══ DATA

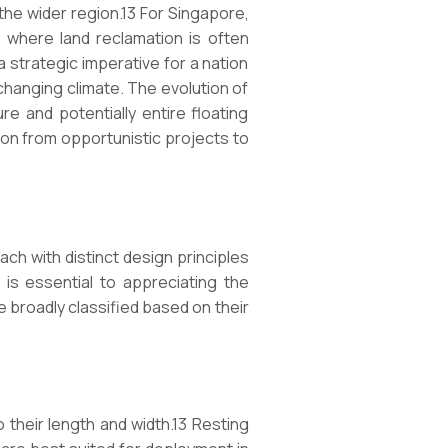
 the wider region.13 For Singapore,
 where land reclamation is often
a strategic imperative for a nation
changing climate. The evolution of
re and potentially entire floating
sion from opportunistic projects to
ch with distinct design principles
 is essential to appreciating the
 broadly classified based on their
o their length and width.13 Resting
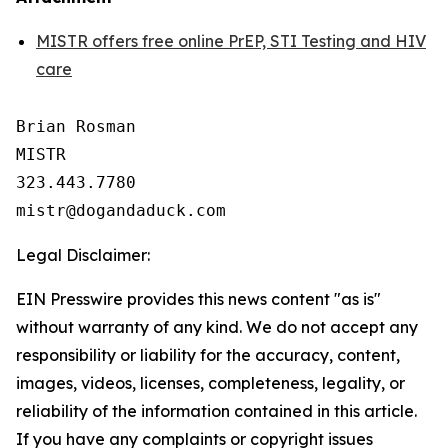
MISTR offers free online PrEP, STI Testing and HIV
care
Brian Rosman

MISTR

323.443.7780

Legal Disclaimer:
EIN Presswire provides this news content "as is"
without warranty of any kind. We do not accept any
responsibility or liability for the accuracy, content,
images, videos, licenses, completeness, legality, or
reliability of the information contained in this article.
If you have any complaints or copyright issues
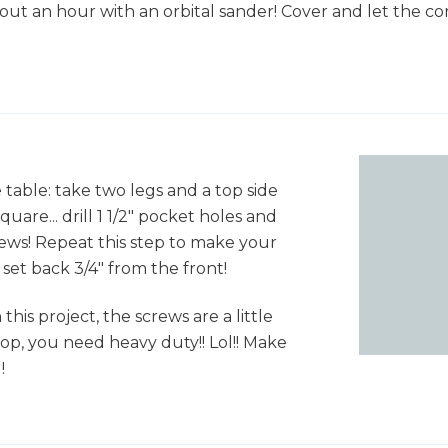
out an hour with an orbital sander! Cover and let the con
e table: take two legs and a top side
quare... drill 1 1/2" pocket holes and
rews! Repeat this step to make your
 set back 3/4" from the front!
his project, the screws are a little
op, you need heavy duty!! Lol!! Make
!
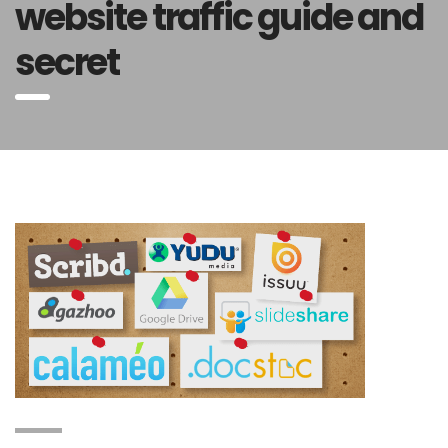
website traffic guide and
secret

════
══ DATA

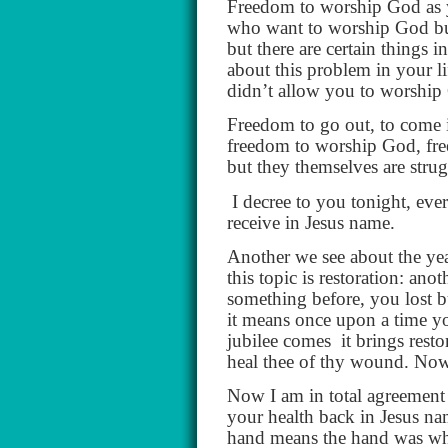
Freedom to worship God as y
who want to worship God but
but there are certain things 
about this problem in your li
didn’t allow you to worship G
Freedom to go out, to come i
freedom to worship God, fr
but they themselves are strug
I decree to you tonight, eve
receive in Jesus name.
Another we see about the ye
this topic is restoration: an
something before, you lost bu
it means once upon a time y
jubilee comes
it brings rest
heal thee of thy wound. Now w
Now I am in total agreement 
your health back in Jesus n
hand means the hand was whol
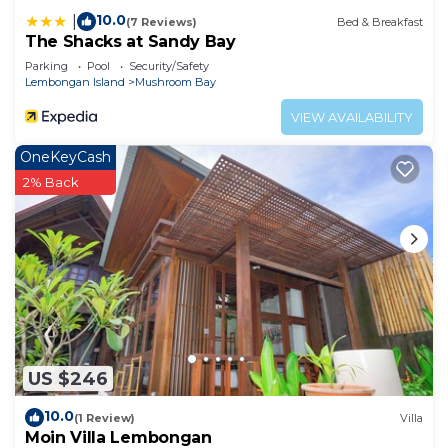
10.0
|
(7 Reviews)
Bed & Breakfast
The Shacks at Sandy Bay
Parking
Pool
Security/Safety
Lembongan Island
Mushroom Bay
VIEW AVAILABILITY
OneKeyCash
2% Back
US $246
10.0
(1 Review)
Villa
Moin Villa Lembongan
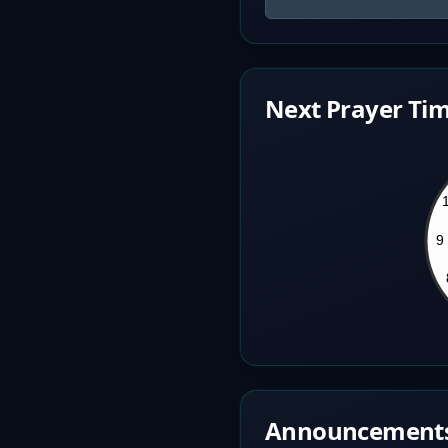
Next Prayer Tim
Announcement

════

What you return should be exactly the lines above, starting at the one with "the wider region.13" and ending at the one with "is essential to appreciating the", and nothing else.

» **EXERCISE OUTPUT**
 the wider region.13 For Singapore,
 where land reclamation is often
a strategic imperative for a nation
changing climate. The evolution of
re and potentially entire floating
sion from opportunistic projects to
ch with distinct design principles
 is essential to appreciating the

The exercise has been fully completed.